Indeed, poverty has come to be nearly synonymous with people of color, even though about half of those under the poverty line are white. Yet we should question whether this obsession with black inner-city poverty makes sense now, if it ever did: in 2008, the number of suburban poor surpassed the number of urban poor, but hand-wringing about the depravity of suburban lifestyles failed to commence.
In fact, poverty rose over the course of the Bush administration -- somewhat surprising, considering the overall economic growth in those years -- but few claimed that conservative cultural values were to blame. Likewise, it’s rare to hear people decry higher rates of religiousness among the poor as responsible for so-called "pathological" behavior, and few have invoked culture to explain for the recent spike in the poverty rate. Instead, we note that globalization has decimated the number of well-paying blue collar jobs and that the areas of greatest job growth -- healthcare, the service sector -- pay low wages.
Furthermore, some of what we think of as part of the "culture of poverty" is simply the result of an extraordinarily slim margin for error. Most people make poor choices or indulge in so-called self-destructive behavior on occasion, but some people can afford to make mistakes and others can’t. We don’t like to admit that things like race, class, and gender can impact how our actions are perceived, but we heap scorn on conspicuous consumption among the poor even though national consumption patterns reveal that short-sighted financial decisions are by no means limited to lower tax brackets, and we denigrate the "culture of dependency" that supposedly exists in poor neighborhoods without paying nearly the same attention to dependency among, say, farmers receiving government subsidies.

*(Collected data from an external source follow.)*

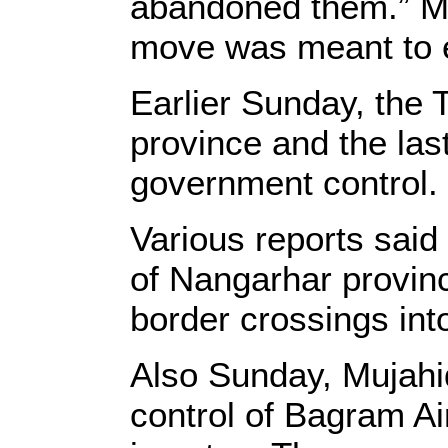
abandoned them.” Mu
move was meant to e
Earlier Sunday, the 
province and the las
government control.
Various reports said 
of Nangarhar provin
border crossings int
Also Sunday, Mujahid
control of Bagram Ai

Culture is generally difficult to talk about: it doesn’t exist in a vacuum, and we often conflate structural forces with values. If parents aren’t reading to their children at a young age, for example, is it because they don’t value education or because they never learned to read well themselves? When an estimated 15% of the population is functionally illiterate, and around 30% of functionally illiterate adults are poor, does a lack of books in the household still count as a cultural factor?
Unfortunately, though, issues get more attention when they’re defined in cultural rather than structural terms. In their defense, the sociologists cited in the Times article are clearly hoping to redefine the conversation around culture and poverty, but the nuances of their new approach don’t seem to have made it into the broader discussion. Conservatives are already seizing upon the opportunity to crow about the triumph of so-called family values, with Kay Hymowitz of the Manhattan Institute claiming a victory for the conservative obsession with marriage and the Heritage Foundation proclaiming that "the collapse of marriage is the root cause of child poverty in the U.S. today."
In the end, we have to question whether we can really have a productive conversation about sustained poverty within a framework that’s so prone to distortion and demagoguing. Instead of "bringing back" loaded terms and concepts, we should be working to define a new approach that combines cultural and structural forces rather than separating them.